I am a fireman injured during public safety diving training. Do I have the right to bring a claim?
An injured public safety diver, or his surviving family, in most cases has a viable legal claim against his/her employer under a state workman compensation statute. Additionally, the diver or his family may have a claim against the instructor and his certifying agency who “qualified” the diver as a “public safety diver”.
I was injured while on a jet ski, parasail or while swimming can Delise and Hall still help me?
The same principles govern most aquatic and recreational injuries (and death claims). Delise and Hall has successfully represented clients in a variety of aquatic activities which have resulted in serious or fatal consequences; these include incidents involving personal water craft, boating collisions, propeller injuries and swimming accidents, etc. If you are injured in a maritime setting Delise and Hall can assist you.

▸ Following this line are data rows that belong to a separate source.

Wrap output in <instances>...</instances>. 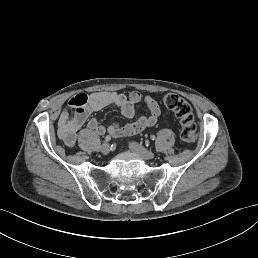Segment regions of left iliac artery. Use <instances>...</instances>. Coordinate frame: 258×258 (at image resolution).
<instances>
[{"instance_id":"left-iliac-artery-1","label":"left iliac artery","mask_w":258,"mask_h":258,"mask_svg":"<svg viewBox=\"0 0 258 258\" xmlns=\"http://www.w3.org/2000/svg\"><path fill=\"white\" fill-rule=\"evenodd\" d=\"M150 138H151V140H153V141L156 139L155 135H151Z\"/></svg>"}]
</instances>
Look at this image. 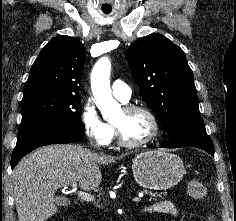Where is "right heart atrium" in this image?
<instances>
[{
	"mask_svg": "<svg viewBox=\"0 0 236 221\" xmlns=\"http://www.w3.org/2000/svg\"><path fill=\"white\" fill-rule=\"evenodd\" d=\"M80 121L85 135L96 145L107 146L111 143L114 130L110 124L101 118L91 99L82 104Z\"/></svg>",
	"mask_w": 236,
	"mask_h": 221,
	"instance_id": "obj_1",
	"label": "right heart atrium"
}]
</instances>
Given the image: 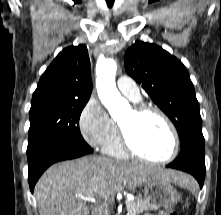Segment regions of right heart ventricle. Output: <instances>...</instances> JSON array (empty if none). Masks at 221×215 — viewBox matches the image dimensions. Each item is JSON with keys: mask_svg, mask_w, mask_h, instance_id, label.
Returning <instances> with one entry per match:
<instances>
[{"mask_svg": "<svg viewBox=\"0 0 221 215\" xmlns=\"http://www.w3.org/2000/svg\"><path fill=\"white\" fill-rule=\"evenodd\" d=\"M103 150L105 153L118 159H125L128 157V154L122 148L117 126L114 136L109 142L104 145Z\"/></svg>", "mask_w": 221, "mask_h": 215, "instance_id": "e07e8e85", "label": "right heart ventricle"}]
</instances>
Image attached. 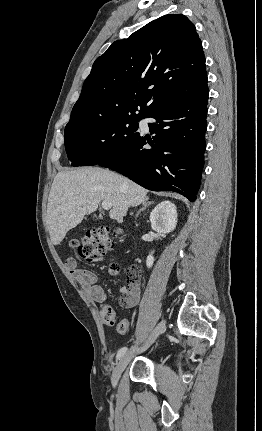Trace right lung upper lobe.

I suffered decompression sickness while making a technical dive to 335′ on trimix. I was not taking a class and have a lot of diving experience. Do I have a legal right to make a claim?
Experienced technical divers have the expertise, skill and training to go where very few humans dare to venture. The equipment used by the technical diving community is complex though based on reliable science. Training agencies have at their disposal cutting edge techniques in supporting the experienced recreational diver’s leap into the world of technical diving. Or so the theory goes.
We at Delise and Hall are not only attorneys well versed in admiralty law; we are also experienced technical divers. Our diving logs show that we have made hundreds of cave, wreck penetration and deep dives. If an injury or death has occurred and the cause of the incident is unknown we will get to the bottom of it. If the cause of the injury or death is the result of improper or deficient training, malfunctioning dive gear or negligent medical certification or treatment we will uncover the evidence to support a legal claim against the responsible party.
We will personally dive the site and complete a thorough survey utilizing video documentation. We will personally inspect the equipment and if necessary engage the best experts to answer the highly technical questions associated with decompression, gas mixes and technical training injuries and deaths as well as those not involving training in which there was negligence on the part of boat personnel or those directing the dive or providing first aid. Malfunctioning equipment such as computers or gas mixtures are also sometimes to blame.